目を逸らし続ける慶。3人はその反応に顔を見合わせると、頷いた。

 

「じゃ、奏に聞こっか」

 

「そだね」

 

「待て待て待て待って!ってかなんで奏が絡んでること知ってんの⁉︎」

 

「そりゃあ、」

 

「奏も凹んでるし、」

 

「同時期に凹んでる時点で、」

 

「何であの馬鹿凹んでんだよ……」

 

「で、何があった?」

 

修か聞き直した。だが、慶は首を横に振った。

 

「………言わない」

 

「あっそ。
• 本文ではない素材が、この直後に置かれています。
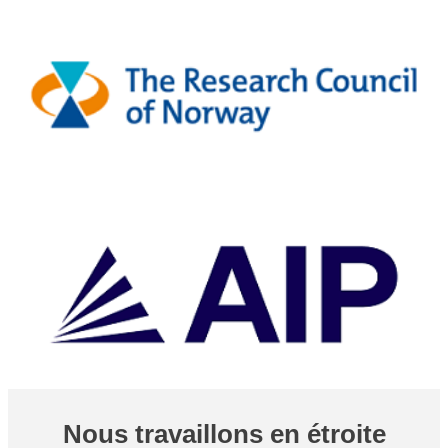
Nous travaillons en étroite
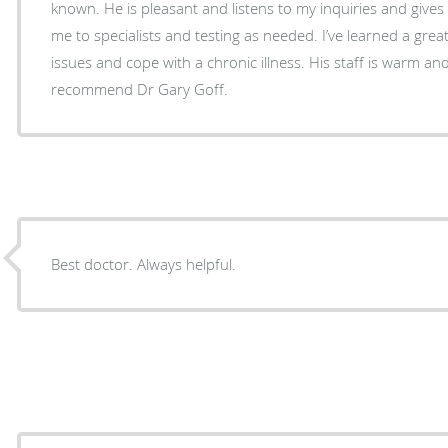
known. He is pleasant and listens to my inquiries and giv
me to specialists and testing as needed. I’ve learned a grea
issues and cope with a chronic illness. His staff is warm and
recommend Dr Gary Goff.
Best doctor. Always helpful.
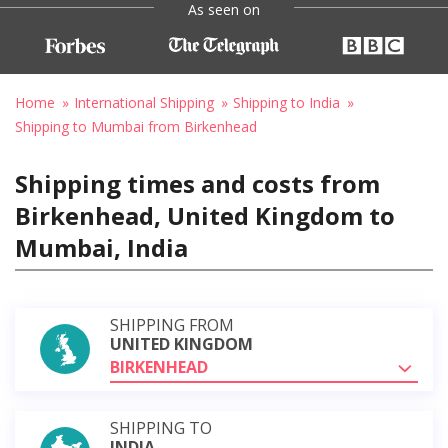
As seen on
Home
International Shipping
Shipping to India
Shipping to Mumbai from Birkenhead
Shipping times and costs from
Birkenhead, United Kingdom to
Mumbai, India
SHIPPING FROM
UNITED KINGDOM
BIRKENHEAD
SHIPPING TO
INDIA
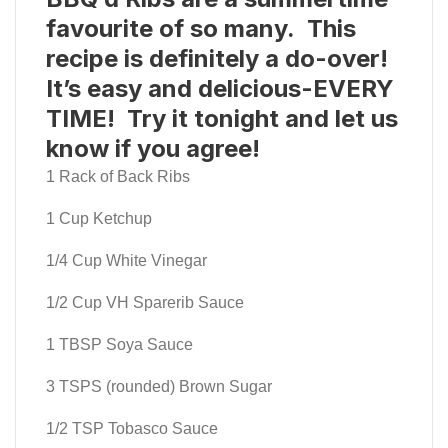
favourite of so many. This
recipe is definitely a do-over!
It’s easy and delicious-EVERY
TIME! Try it tonight and let us
know if you agree!
1 Rack of Back Ribs
1 Cup Ketchup
1/4 Cup White Vinegar
1/2 Cup VH Sparerib Sauce
1 TBSP Soya Sauce
3 TSPS (rounded) Brown Sugar
1/2 TSP Tobasco Sauce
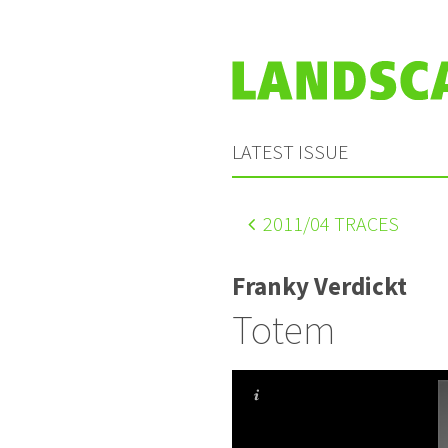
LATEST ISSUE
2011
/04 TRACES
Franky Verdickt
Totem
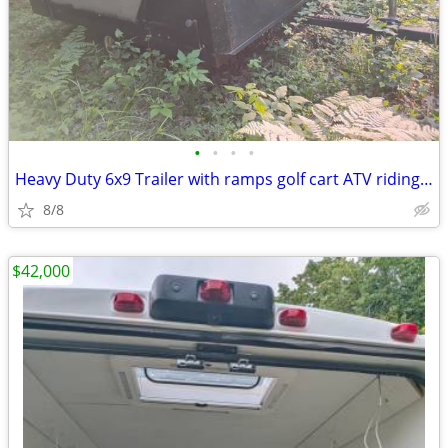
•
•
•
•
Heavy Duty 6x9 Trailer with ramps golf cart ATV riding mower
8/8
$42,000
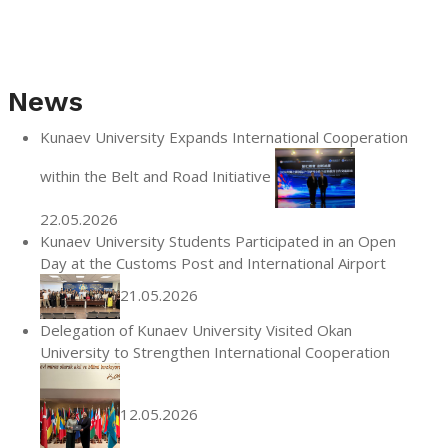
News
Kunaev University Expands International Cooperation
within the Belt and Road Initiative
22.05.2026
Kunaev University Students Participated in an Open
Day at the Customs Post and International Airport
21.05.2026
Delegation of Kunaev University Visited Okan
University to Strengthen International Cooperation
12.05.2026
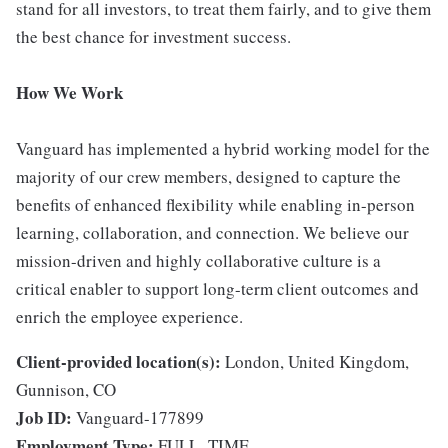
stand for all investors, to treat them fairly, and to give them
the best chance for investment success.
How We Work
Vanguard has implemented a hybrid working model for the
majority of our crew members, designed to capture the
benefits of enhanced flexibility while enabling in-person
learning, collaboration, and connection. We believe our
mission-driven and highly collaborative culture is a
critical enabler to support long-term client outcomes and
enrich the employee experience.
Client-provided location(s):
London, United Kingdom,
Gunnison, CO
Job ID:
Vanguard-177899
Employment Type:
FULL_TIME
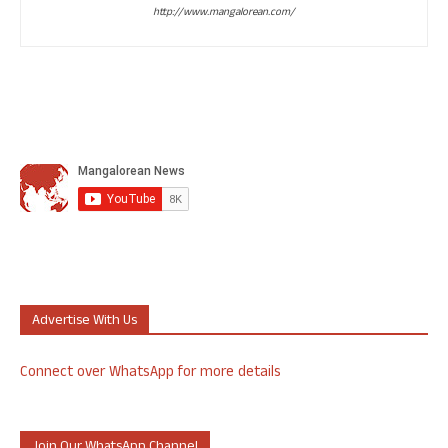
http://www.mangalorean.com/
Advertise With Us
Connect over WhatsApp for more details
Join Our WhatsApp Channel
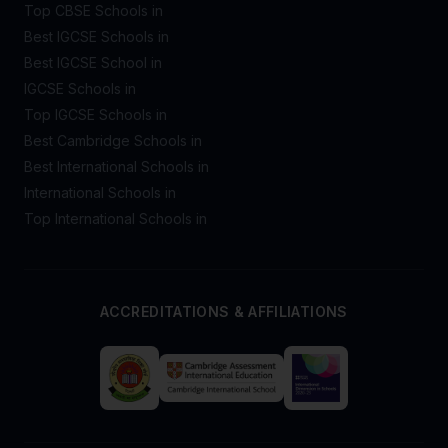
Top CBSE Schools in
Best IGCSE Schools in
Best IGCSE School in
IGCSE Schools in
Top IGCSE Schools in
Best Cambridge Schools in
Best International Schools in
International Schools in
Top International Schools in
ACCREDITATIONS & AFFILIATIONS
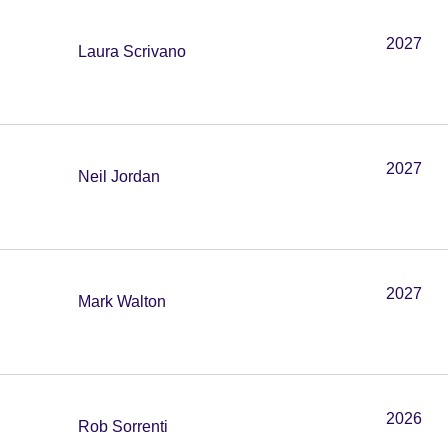
2027
Laura Scrivano
2027
Neil Jordan
2027
Mark Walton
2026
Rob Sorrenti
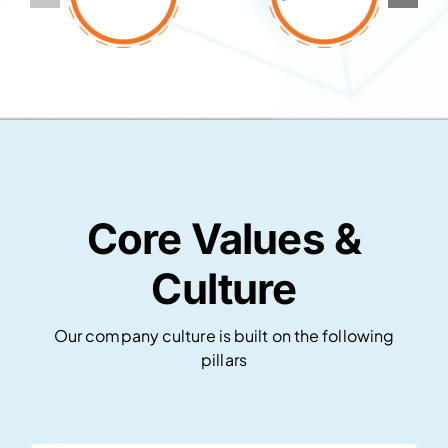
Core Values &
Culture
Our company culture is built on the following
pillars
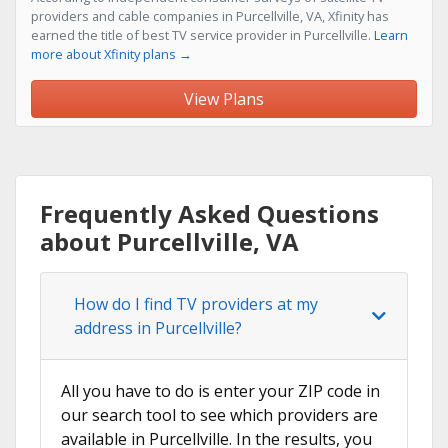
providers and cable companies in Purcellville, VA, Xfinity has
earned the title of best TV service provider in Purcellville.
Learn
more about Xfinity plans →
View Plans
Frequently Asked Questions
about Purcellville, VA
How do I find TV providers at my
address in Purcellville?
All you have to do is enter your ZIP code in
our search tool to see which providers are
available in Purcellville. In the results, you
隣行くぞー」

 

「行けばいいだろ。多分、奏は俺以上に凹んでるし、答えられねえんじゃねえの?」

 

「ぐっ、こいつ……!また冷静になりやがって……!」

 

「もう吐きなよ!ボルシチ召喚するよ⁉︎」

 

「いいよ逃げるから」

 

「俺がいて逃げられるとでも?」

 

「俺が逃げられないとでも?」

 

直後、慶は窓から飛び降りてバイクに跨って逃げ出し、その後を修と茜が追った。

その様子を見ながら葵は別の方法を思いついた。

 

(そういえば、前にアイドルの米澤さんの件で悩んでたような……)

 

ニヤリと笑みを浮かべると、とりあえず葵は光を捕まえに行った。